Duh! 1 Orang Tewas Saat Demo #BlackLivesMatter di Kentucky AS

Jakarta, CNBC Indonesia - Satu orang terbunuh dan seorang lainnya terluka akibat penembakan saat demonstrasi Black Lives Matter di negara bagian Kentucky, Amerika Serikat (AS), Minggu (28/6/2020).
Dilansir dari AFP, insiden itu terjadi Jefferson Square Park, Louisville, tempat para demonstran berkumpul selama berminggu-minggu atas pembunuhan tenaga medis perempuan ras Afrika-Amerika Breonna Taylor. Laporan atas penembakan itu diterima polisi setempat pada Sabtu (27/6/2020) pukul 21.00 waktu AS.
"Panggilan kemudian datang, personel kepolisian yang berada di taman melakukan tindakan penyelamatan nyawa pada seorang pria yang akhirnya meninggal di tempat kejadian," kata pernyataan polisi setempat via akun Twitter resmi.
Hingga kini belum jelas apakah ada lebih dari satu penembak yang beraksi. Pihak berwenang belum merilis perincian terkait korban.
Wali Kota Louisville Greg Fischer mengaku sedih dengan peristiwa itu. Sebelum penembakan itu, Fischer telah mendesak para pengunjuk rasa untuk menjauh dari taman.
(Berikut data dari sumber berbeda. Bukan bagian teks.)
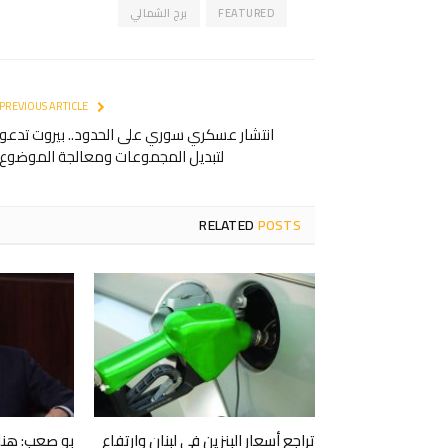
FEATURED
برج الشمالي
PREVIOUS ARTICLE
انتشار عسكري سوري على الحدود.. بيروت تدعو
لتبديل المجموعات ومعالجة الموضوع
RELATED
POSTS
تراجع أسعار البنزين في لبنان وارتفاع
بو صعب: هناك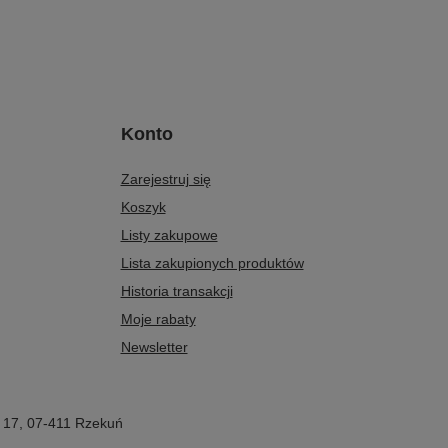
Konto
Zarejestruj się
Koszyk
Listy zakupowe
Lista zakupionych produktów
Historia transakcji
Moje rabaty
Newsletter
 17
,
07-411
Rzekuń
Bahkan, surat kabar lokal, Louisville Courier Journal, melaporkan aparat bersenjata berencana menghadapi para demonstran.
Protes di kota tersebut yang menyerukan Black Lives Matter tidak lepas dari penembakan hingga delapan kali terhadap Breonna Taylor. Awalnya, Breonna dicurigai memiliki narkoba di apartemen. Namun, barang haram itu tidak pernah ditemukan.
Media lokal melaporkan polisi melakukan aksi penggeledahan tanpa mengetuk, melakukan penyergapan dengan masuk ke dalam rumah tanpa peringatan terlebih dulu. Namun polisi membantah tudingan tersebut, meski keluarga dan tetangganya menyatakan sebaliknya.
Kasus ini membantu memicu gelombang kemarahan baru di AS atas ketidakadilan rasial dan kebrutalan polisi. Sebelumnya, demonstrasi di AS terjadi secara masif lantaran kematian George Floyd.
Floyd adalah seorang pria kulit hitam berusia 46 tahun. Ia tewas karena tindakan oknum polisi Minneapolis yang menahannya, Mei lalu. Ia meninggal saat hendak ditangkap. Kematiannya justru membuat semangat anti rasisme di AS menyebar.
Tragedi ini, tulis AFP, bermula saat Floyd ditangkap karena diduga melakukan transaksi memakai uang palsu. Uang yang ia gunakan senilai US$ 20 (Rp 292 ribu). Laporan itu disampaikan pada 25 Mei siang, ketika Floyd membeli sebungkus rokok dari sebuah toko kelontong, Cup Foods. Pegawai toko melapor ke polisi karena meyakini uang tersebut palsu.
Dalam laporan ke 911 sekitar pukul 20.00 itu, sang pegawai mengaku gerak-gerik Floyd mencurigakan. Dalam transkrip percakapan yang dirilis otoritas setempat, ia meminta Floyd mengembalikan rokok yang dibeli namun ditolak.
Ia bahkan menilai Floyd tengah mabuk dan tidak menguasai diri. Tak lama setelahnya, sekitar pukul 20.08, polisi datang ke tempat kejadian dan menghampiri Floyd yang duduk di ujung luar toko.
Dalam sebuah video yang menjadi viral, saat penangkapan terjadi, sang polisi bernama Derek Chauvin menekan leher Floyd dengan lututnya. Padahal ia dalam keadaan sedang diborgol dan menelungkup di pinggir jalan, selama kurang lebih tujuh menit.
Dalam video itu terlihat floyd berkali-kali merintih kesakitan dan mengaku sulit bernafas. Floyd bahkan sempat menangis dan memanggil ibunya sesaat sebelum tewas.
"Lututmu di leherku. Aku tidak bisa bernapas... Mama. Mama," ujar George diiringi dengan rintihan sebelum tewas.
Beberapa masyarakat yang berada di lokasi kejadian meminta Chauvin untuk melepaskan lututnya dari leher Floyd. Sayangnya permintaan tersebut tidak diindahkan.
Saat Floyd tidak lagi bergerak dan merintih, ia langsung dibawa ke rumah sakit dengan mobil ambulan. Sesampainya di rumah sakit Hennepin County Medical Center, ia dinyatakan meninggal dunia.